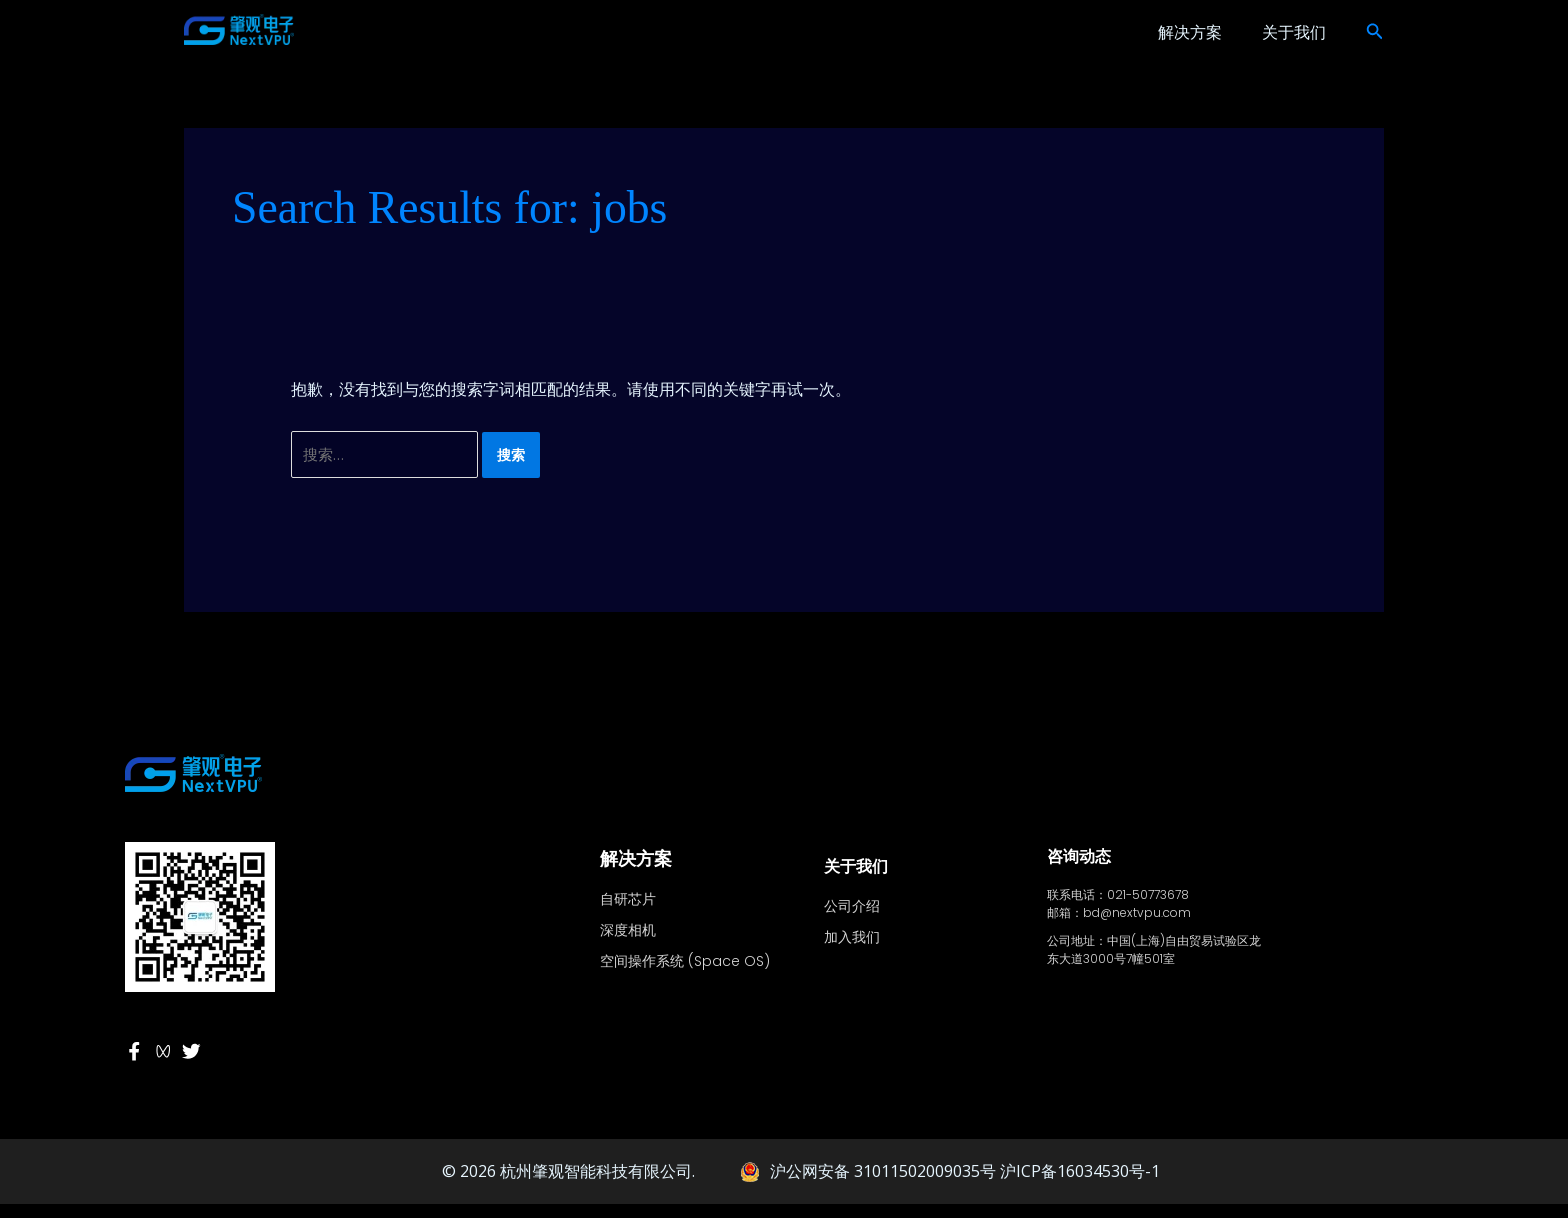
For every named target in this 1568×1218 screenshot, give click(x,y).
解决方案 (1190, 32)
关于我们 (1294, 32)
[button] (1375, 32)
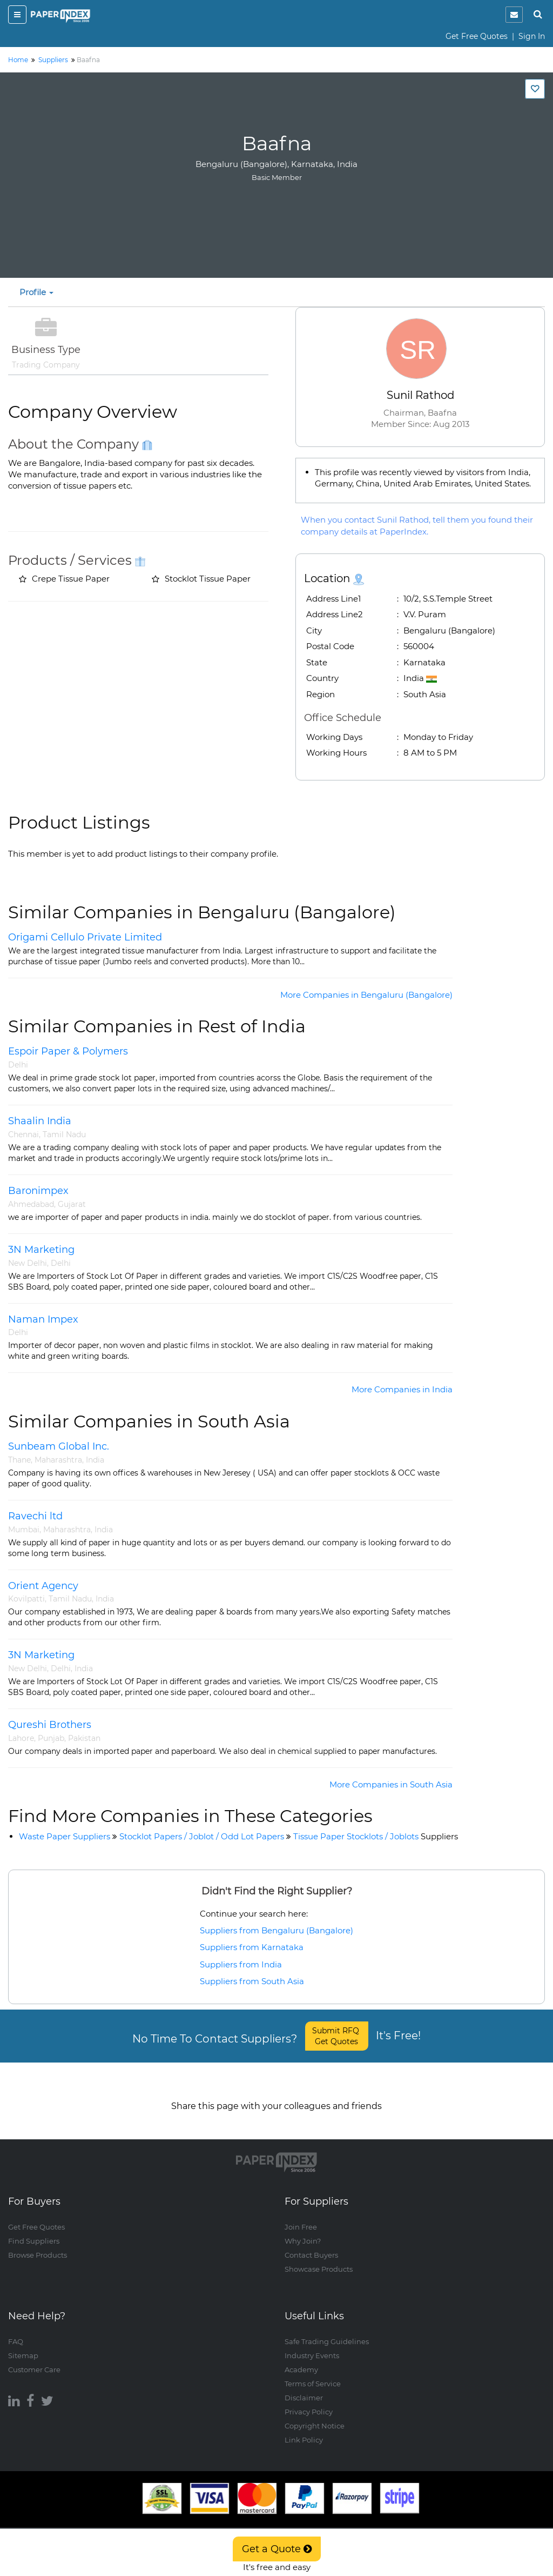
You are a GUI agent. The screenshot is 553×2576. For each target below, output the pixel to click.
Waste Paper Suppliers (64, 1836)
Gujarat (72, 1204)
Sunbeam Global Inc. (58, 1446)
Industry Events (312, 2344)
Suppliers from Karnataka (252, 1947)
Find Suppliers (33, 2230)
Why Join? (303, 2230)
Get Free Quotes (477, 36)
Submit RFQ (336, 2036)
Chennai (23, 1134)
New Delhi (27, 1263)
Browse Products (37, 2244)
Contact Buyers (311, 2244)
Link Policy (304, 2429)
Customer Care (34, 2358)
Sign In (531, 36)
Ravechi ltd (35, 1516)
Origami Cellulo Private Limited (85, 937)
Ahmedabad (31, 1204)
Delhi (18, 1065)
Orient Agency (43, 1586)
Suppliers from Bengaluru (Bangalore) (276, 1930)
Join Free (301, 2216)
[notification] (514, 14)
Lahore (21, 1738)
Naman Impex (43, 1319)
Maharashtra (58, 1460)
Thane (19, 1460)
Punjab (51, 1738)
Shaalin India (39, 1121)
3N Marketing (41, 1250)
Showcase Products (319, 2258)
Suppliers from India (241, 1964)
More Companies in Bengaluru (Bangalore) (366, 995)
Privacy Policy (309, 2401)
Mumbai (23, 1529)
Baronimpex (38, 1191)
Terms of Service (313, 2372)
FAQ (15, 2330)
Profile (36, 292)
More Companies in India (402, 1389)
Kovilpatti (26, 1599)
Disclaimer (304, 2387)
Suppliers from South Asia (252, 1981)
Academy (301, 2358)
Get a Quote (277, 2549)
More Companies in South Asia (391, 1784)
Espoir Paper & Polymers (68, 1051)
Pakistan (84, 1738)
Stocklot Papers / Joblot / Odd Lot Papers (201, 1836)
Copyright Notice (315, 2415)
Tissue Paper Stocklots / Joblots (375, 1836)
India (95, 1460)
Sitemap (23, 2344)
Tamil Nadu (64, 1134)
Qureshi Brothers (49, 1725)
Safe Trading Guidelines (327, 2330)
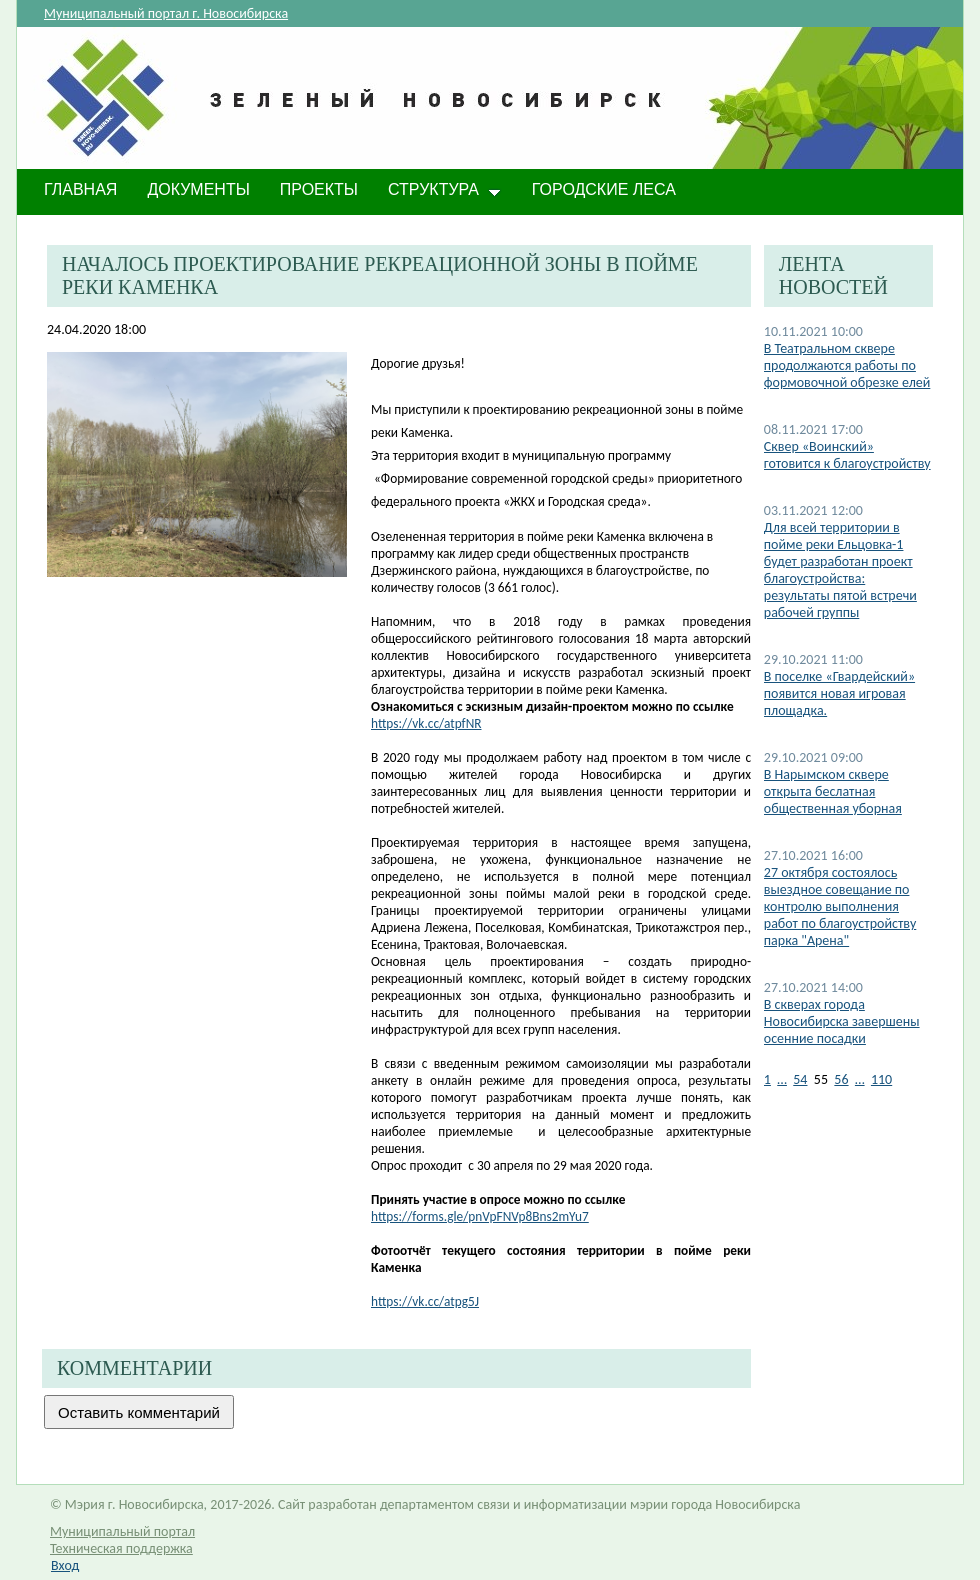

**What the task asks**.
The answer must be a single number: how many lines of the entries contain "South".

**Solution for this exercise**.
2